Luckily, Mike Newell is in the director's chair. As he is a Brit this seems an odd choice for an American mob movie, but only at first. His previous works include "Four Weddings and a Funeral", "Enchanted April", and "Into the West", nothing that would indicate a penchant for the gore of a gang hit. But each has relationships at its core, and that is what makes him the wise choice for "Donnie Brasco", with its intersecting triangle.

The screenwriter, Paul Attanasio, who won my admiration and the BAFTA (British Oscar) with "Quiz Show", is perfect for this film. Looking at the subtext of a situation has been his specialty, and he succeeds again when he shows us the duality of Depp's FBI agent and Pacino's brutal/vulnerable lowlife. And I predict that 'forget-about-it", a wiseguy phrase, will become as much a part of the American lexicon as "an offer you can't refuse."

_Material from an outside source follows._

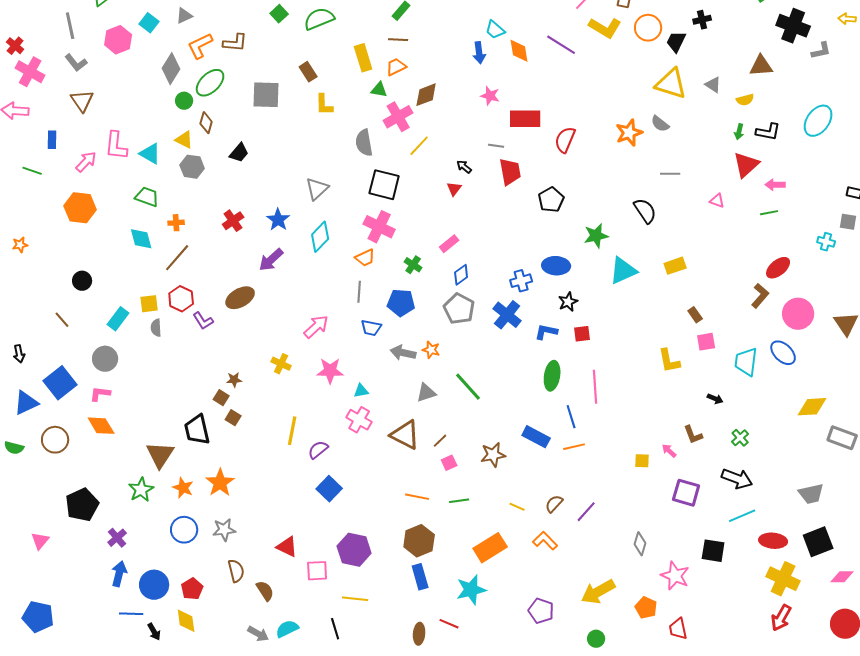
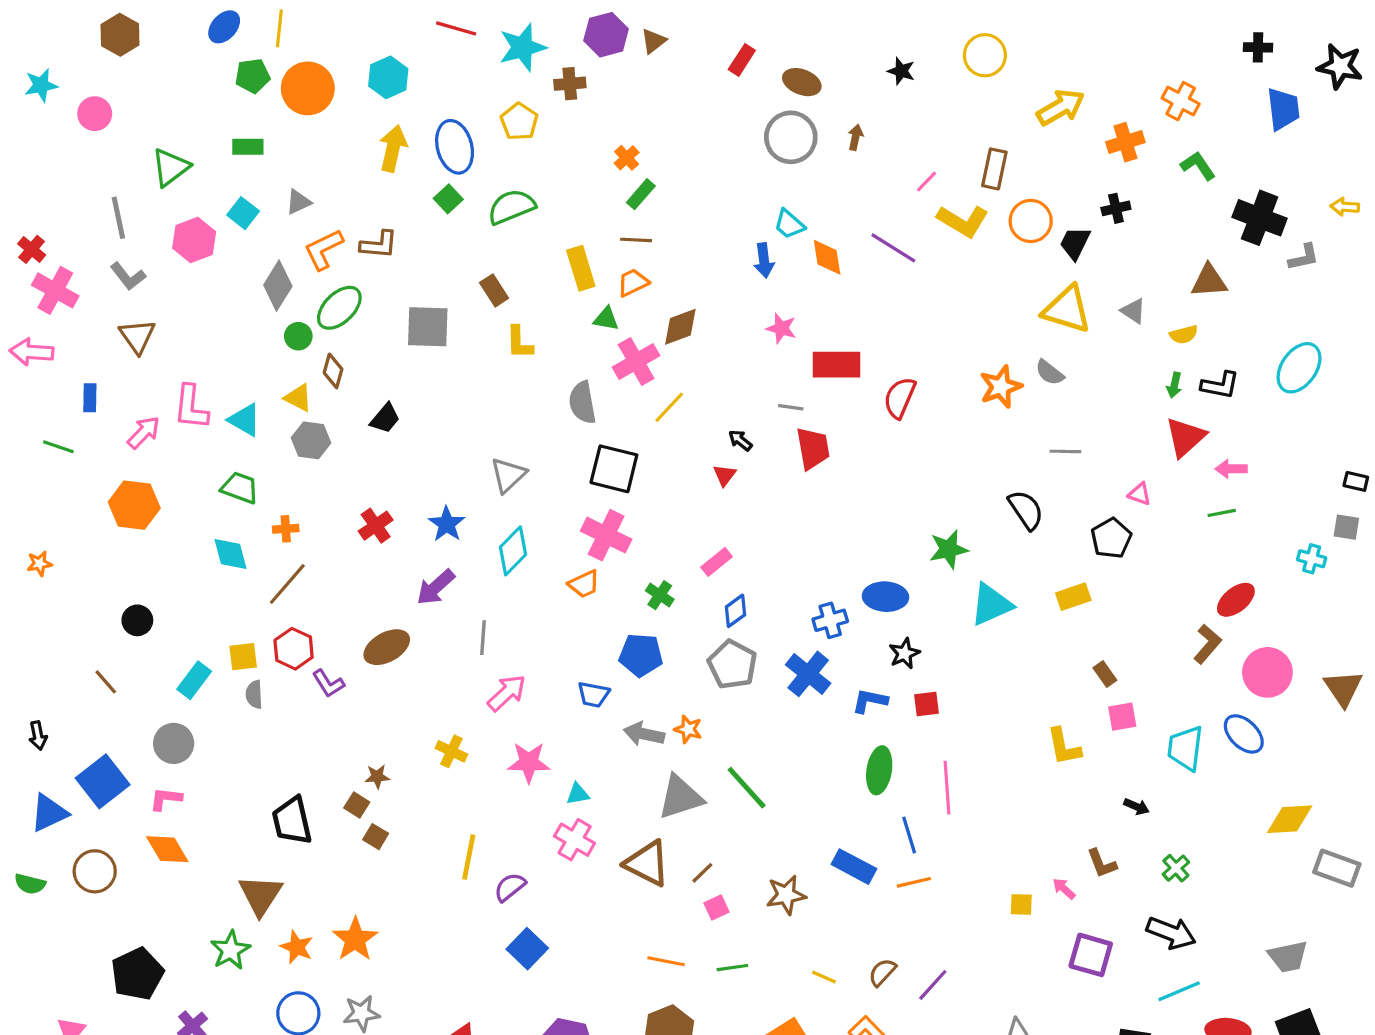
black pentagon: (551, 200) -> (1111, 538), moved
gray line: (359, 292) -> (483, 638), moved
gray triangle: (426, 393) -> (680, 797), size x1.5
black trapezoid: (197, 430) -> (292, 821), moved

Trying to maintain a façade in which the merest slip could end his life, and watching his home life crumble as a side effect, is how Joe Pistone, Depp's character and the real-life FBI agent, spent those six years. Loyalty to law and FBI began to give way as he becomes the Donnie Brasco character he created. As the wife kept in the dark, Anne Heche takes a back seat to the Bonanno mobsters portrayed by Michael Madsen, Bruno Kirby and James Russo. They're the gang that Donnie comes to regard as 'family.' But you'll be glad to return to your office politics after seeing the machinations of the mob's means of being promoted. Being a "friend of ours" is not seen in the bigger-than-life mob mythology but in the absurd light of reality. These characters, brought to life by two of the best actors of their respective generations, are powerful and evocative. The humor and tragedy that Pacino and Depp put on the screen will stay with you. Yes, "Donnie Brasco" is that good. Rated R. Tristar.